In tonnage terms, China brought in 21.55 million tonnes of crude oil last month, all but steady on the 21.54 million tonnes imported in April.

The volume was up 20.7% from a year earlier, in part due to a low base in May 2010.

On a daily basis, the imports in May were equivalent to 5.1 million bpd, and topped the 5 million mark for the fifth month in a row.

That's a sign of an economy not roaring ahead, but not slumping either.

Imports will still account for between 52% and 55% of total Chinese consumption (we will get the precise figure when the domestic production data is released later today).

Imports of oil products rose 5.3% from a month earlier to 3.39 million tonnes in May while exports of oil products rose 20% to 2.46 million tonnes, resulting in net fuel imports of 930,000 tonnes, the lowest since November.

China has banned exports of diesel to help maintain adequate domestic supplies of the fuel for an expected rise in demand during the power blackouts expected this summer. So the exports of oil products are obviously things like petrol, jet fuel and petrochemicals.

That's aimed at trying to control domestic oil, petrol and diesel prices which have been allowed to rise more slowly than world prices.

But with the fall in world prices since early May, Chinese domestic prices would appear to be about right for the moment.

China's iron ore imports rose 0.8% to 53.3 million tonnes in May from April.

China's imports of iron ore dipped 11% month-on-month in April, reflecting the impact of high prices in early March. Imports fell to 52.88 million tonnes in April, 4.4% lower than a year ago.

For the first five months of the year, China's iron ore imports were up 8.1% to 283.5 million tonnes, which is still solid.

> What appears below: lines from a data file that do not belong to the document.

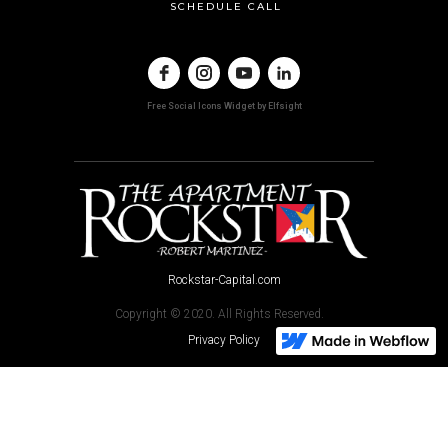
SCHEDULE CALL
Free Social Icons Widget by Elfsight
Rockstar-Capital.com
Copyright © 2020. All Rights Reserved.
Privacy Policy
The funds described herein are open to "accredited investors" only,
through an offering made in accordance with Regulation D, Rule 506(c)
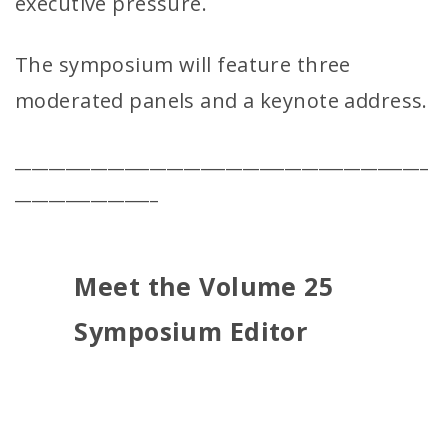
executive pressure.
The symposium will feature three
moderated panels and a keynote address.
_________________________________________________
_________________
Meet the Volume 25
Symposium Editor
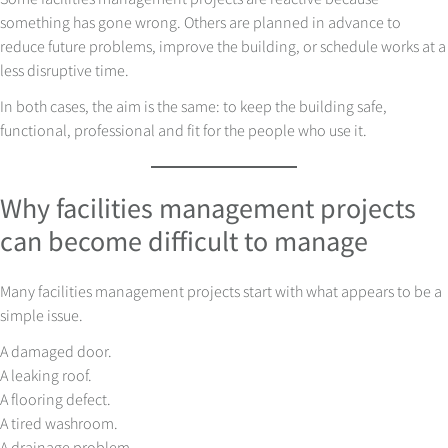
something has gone wrong. Others are planned in advance to
reduce future problems, improve the building, or schedule works at a
less disruptive time.
In both cases, the aim is the same: to keep the building safe,
functional, professional and fit for the people who use it.
Why facilities management projects
can become difficult to manage
Many facilities management projects start with what appears to be a
simple issue.
A damaged door.
A leaking roof.
A flooring defect.
A tired washroom.
A drainage problem.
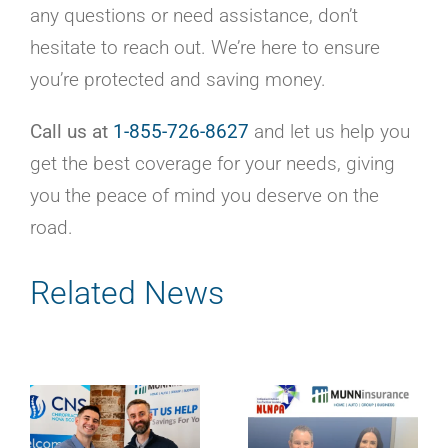
any questions or need assistance, don’t
hesitate to reach out. We’re here to ensure
you’re protected and saving money.
Call us at
1-855-726-8627
and let us help you
get the best coverage for your needs, giving
you the peace of mind you deserve on the
road.
Related News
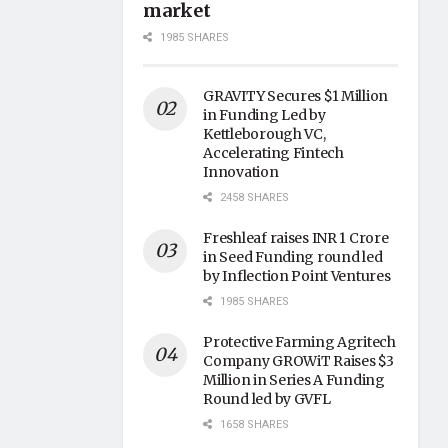
market
1985 SHARES
GRAVITY Secures $1 Million
in Funding Led by
Kettleborough VC,
Accelerating Fintech
Innovation
2458 SHARES
Freshleaf raises INR 1 Crore
in Seed Funding round led
by Inflection Point Ventures
1985 SHARES
Protective Farming Agritech
Company GROWiT Raises $3
Million in Series A Funding
Round led by GVFL
1658 SHARES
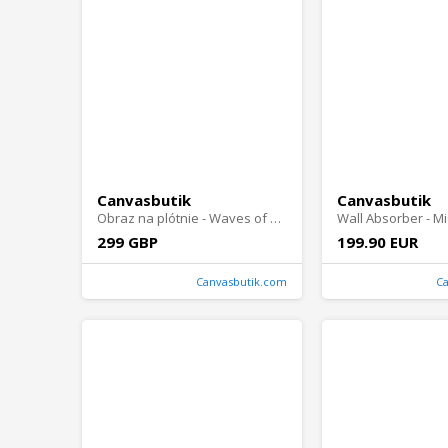
Canvasbutik
Canvasbutik
Obraz na plótnie - Waves of Enchantment
299 GBP
199.90 EUR
Canvasbutik.com
C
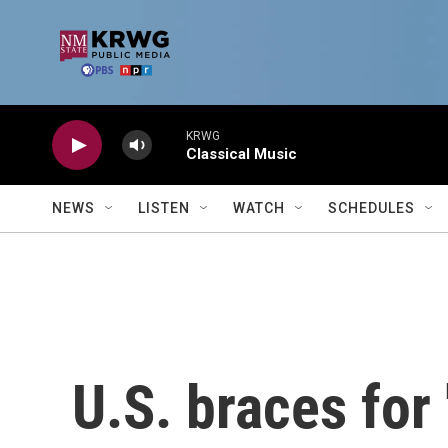
Skip to main content
KRWG
Classical Music
NEWS
LISTEN
WATCH
SCHEDULES
U.S. braces for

May's volume was 2.7% up from May 2010, although the total cost of iron ore imports rose by a third to $US8.9 billion (helping BHP, Rio and Vale of Brazil).

So for the rest of the year iron ore demand might be a bit weaker than expected, but then again the contract prices for the September quarter are currently being discussed so a lot of the analysis from China should be viewed in that light: deliberately painting an outlook weaker than reality (such as Baosteel warning that it will start cutting the prices of some steel products next quarter).

Trading house sources say imports are expected to fall this month for seasonal reasons, with steelmakers reducing their forward orders as demand for steel falls away from June through August.

A complicating factor is the extent to which Chinese steel mills will be affected by the power rationing mainly from June to September, although the impact to production may not be easily assessed.

China exported 4.76 million tonnes of finished steel products in May, down just 0.2% from April, taking total Jan-May exports to 20.04 million tonnes, up 11.6% from the same period of 2010.

And its steel product imports in May dropped 6.6% to 1.28 million tonnes from April, and the accumulative January-May imports was 6.83 million tonnes, down 1.9% from the same period of last year.

China's copper imports fell for a second month in May, dropping to 254,738 tonnes partly on lower demand for metal to back financing deals. That's down 36% on a year earlier.

But the demand for copper wasn't all gloom, as scrap imports remain high.

Copper scrap is a cheaper alternative for smelters and fabricators, and imports rose 5.3% on the month to 400,000 tonnes, up 21.2% from May 2010.

That's a positive to me.

China's imports of scrap aluminium slipped by 5.6% in May after shipments peaked at the 2011 high in April, with tonnages set to drop further in coming months due to falling downstream demand and power shortages.

And finally a surprise in the figures: soaring coal imports, responding to tightening domestic supplies and rising prices.

May's import data showed that China imported 13.4 million tonnes in the month (up 20% on April) and 56.88 million tonnes for the first five months.

Exports fell sharply and are now at the lowest they have been four years, according to a report on Reuters quoting the ANZ Bank.

"The rise of domestic prices and the emergency need from coal-fired power plants have discouraged exports.

"One of the policy responses to the ongoing power shortage is to increase coal inventory," ANZ analysts said in a research note.

Reuters said coal imports for June are poised to rise further and could top 16 million tonnes, according to some trade estimates, as domestic prices soared to a 2-1/2 year high and power plants boosted run rates to cope with peak summer demand that will stretch on until August.